Recognizing that the reserve needed more formal ecological protection and more facilities for its rapidly growing tourism business, in 1960 the government declared the reserve and another 2,100 square kilometers--a total of 5,300 square kilometers--a national park.
Many improvements to the new Park's trails, roads and buildings ensued. Between 1963 and 1965 Chitengo camp was expanded to accommodate 100 overnight guests. By the late 1960's, it had two swimming pools, a bar and banquet hall, a restaurant serving 300-400 meals a day, a post office, a petrol station, a first-aid clinic, and a shop selling local handicrafts. Revenue from hunting licenses and taxes on hunters elsewhere in Mozambique supported much of that development. At the same time, paving of the Beira-Rhodesia road and construction of the "drum bridge" over the Pungue River, in Bué Maria, helped to double the annual number of visitors.

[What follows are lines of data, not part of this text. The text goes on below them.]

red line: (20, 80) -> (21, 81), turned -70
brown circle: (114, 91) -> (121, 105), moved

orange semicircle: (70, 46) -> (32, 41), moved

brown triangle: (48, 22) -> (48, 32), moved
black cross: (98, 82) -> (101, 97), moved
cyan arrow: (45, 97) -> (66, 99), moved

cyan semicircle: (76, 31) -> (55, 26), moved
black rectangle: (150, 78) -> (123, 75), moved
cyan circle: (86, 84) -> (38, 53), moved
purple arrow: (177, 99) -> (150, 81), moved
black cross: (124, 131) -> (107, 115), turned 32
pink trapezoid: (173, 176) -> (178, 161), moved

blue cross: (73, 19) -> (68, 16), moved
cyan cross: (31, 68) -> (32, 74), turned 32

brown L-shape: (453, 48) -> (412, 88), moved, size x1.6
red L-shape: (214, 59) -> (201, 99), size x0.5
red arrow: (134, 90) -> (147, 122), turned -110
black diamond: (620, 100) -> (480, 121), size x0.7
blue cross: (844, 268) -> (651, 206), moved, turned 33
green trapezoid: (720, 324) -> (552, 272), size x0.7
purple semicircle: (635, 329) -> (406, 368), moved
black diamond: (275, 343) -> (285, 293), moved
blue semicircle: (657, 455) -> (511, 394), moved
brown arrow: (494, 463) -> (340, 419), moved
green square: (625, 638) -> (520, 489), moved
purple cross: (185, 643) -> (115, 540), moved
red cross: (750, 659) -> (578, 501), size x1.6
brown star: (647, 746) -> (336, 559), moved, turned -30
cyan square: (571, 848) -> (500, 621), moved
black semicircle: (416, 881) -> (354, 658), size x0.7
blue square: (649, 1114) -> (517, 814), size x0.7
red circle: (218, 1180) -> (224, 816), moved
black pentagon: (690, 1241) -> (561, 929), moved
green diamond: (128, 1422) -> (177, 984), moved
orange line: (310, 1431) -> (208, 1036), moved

The late 1960s also saw the first comprehensive scientific studies of the Park, led by Kenneth Tinley, a South African ecologist. In the first-ever aerial survey, Tinley and his team counted about 200 lions, 2,200 elephants, 14,000 buffaloes, 5,500 wildebeest, 3,000 zebras, 3,500 waterbucks, 2,000 impala, 3,500 hippos, and herds of eland, sable and hartebeest numbering more than five hundred.

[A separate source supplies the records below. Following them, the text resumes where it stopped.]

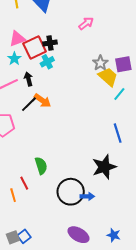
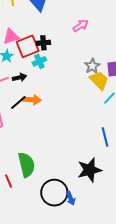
black arrow: (28, 79) -> (19, 77), turned 88
orange arrow: (42, 101) -> (32, 100), turned -36
green semicircle: (41, 166) -> (26, 165), size x1.4
blue arrow: (87, 196) -> (71, 198), turned 64

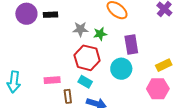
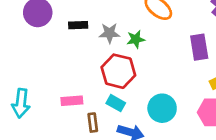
black rectangle: (50, 15) -> (78, 25), moved
purple rectangle: (131, 44) -> (199, 47), moved
cyan circle: (121, 69) -> (162, 108), moved

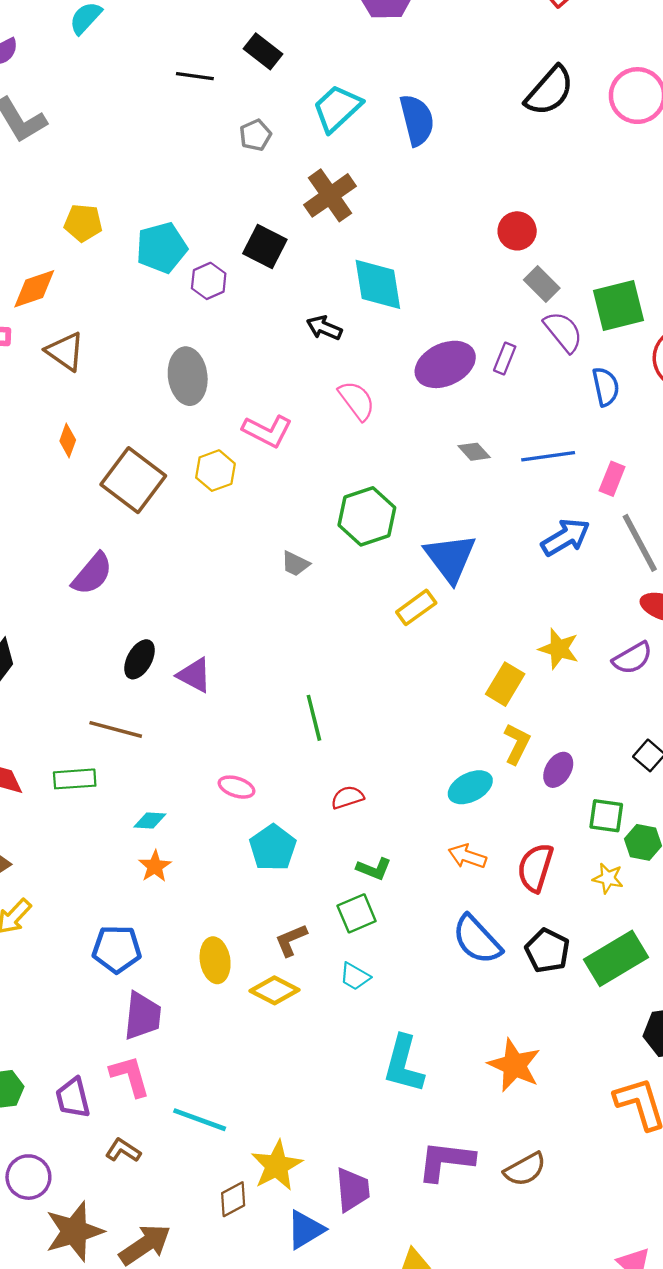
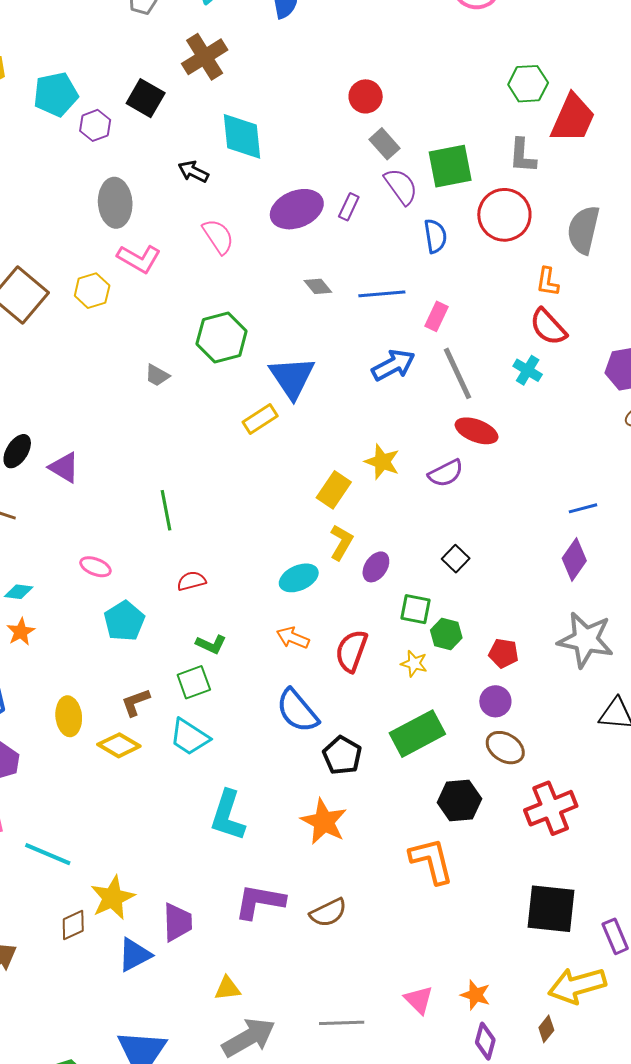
gray ellipse: (188, 376) -> (115, 203), moved
black pentagon: (547, 951) -> (342, 755), moved
cyan trapezoid: (355, 976) -> (189, 737), size x1.5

Tinley also discovered that many people and most of the wildlife living in and around the park depended on one river, the Vunduzi, which originated on the slopes of nearby Mount Gorongosa. Because the mountain was outside the Park's boundaries, Tinley proposed expanding them to include it as a key element in a "Greater Gorongosa Ecosystem" of about 8,200 square kilometers.
He and other scientists and conservationists had been disappointed in 1966 when the government reduced the Park's area to 3,770 square kilometers. The official reason for the reduction was that local farmers needed more land. Tinley saw the situation differently. Pointing out that wildlife had been eradicated from many nearby areas, he suggested that the real purpose of the reduction was to make more wildlife available to local hunters. "Their hunger is for protein, not land" he said.

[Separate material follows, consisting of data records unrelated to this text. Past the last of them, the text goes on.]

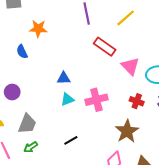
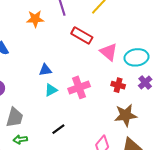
orange star: (38, 29) -> (35, 19), moved
brown star: (127, 131) -> (126, 115), moved, turned 30
green arrow: (31, 147) -> (20, 140), turned 32

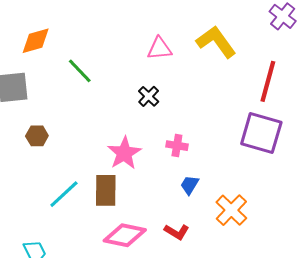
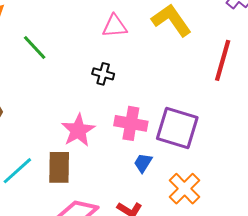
black cross: (149, 96) -> (103, 74), turned -30
purple square: (261, 133) -> (177, 128), moved
pink cross: (177, 146) -> (131, 123), size x1.5

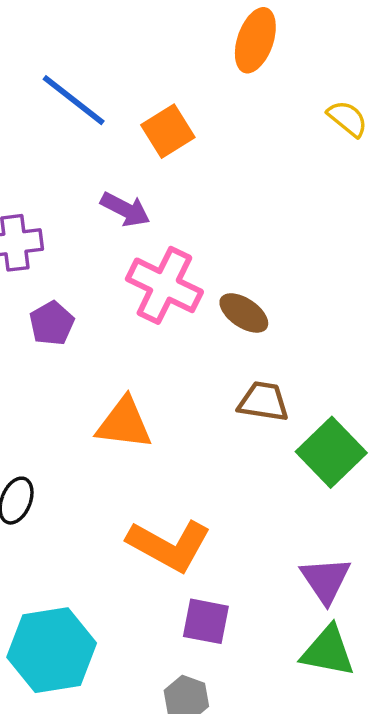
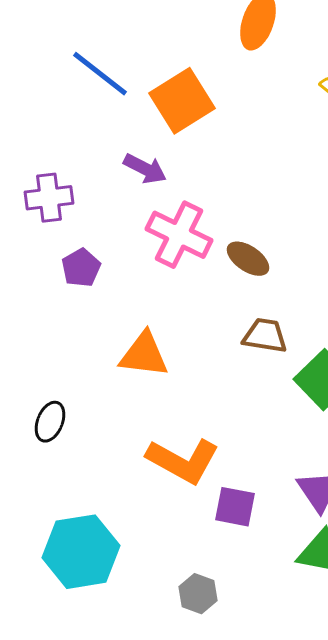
orange square: (168, 131) -> (182, 101), size x1.4
purple square: (206, 621) -> (235, 507), moved

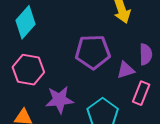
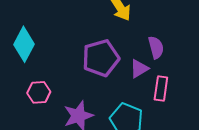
pink hexagon: (28, 70) -> (39, 92), size x0.7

Meanwhile, Mozambique was in the midst of a war for independence launched in 1964 by the Mozambique Liberation Front (Frelimo). Fortunately the war had little impact on Gorongosa National Park until 1972, when a Portuguese company and members of the Provincial Volunteer Organization were stationed there to protect it. Even then, not much damage occurred, although some soldiers hunted illegally. In 1976, a year after Mozambique won its independence from Portugal, aerial surveys of the Park and adjacent Zambezi River delta counted 6,000 elephants and about 500 lions, probably the largest lion population in all of Africa.
In a clear tribute to the Park's growing worldwide reputation and importance to wildlife conservation in Mozambique, the Frelimo government selected Gorongosa in 1981 to host the country's first National Conference on Wildlife.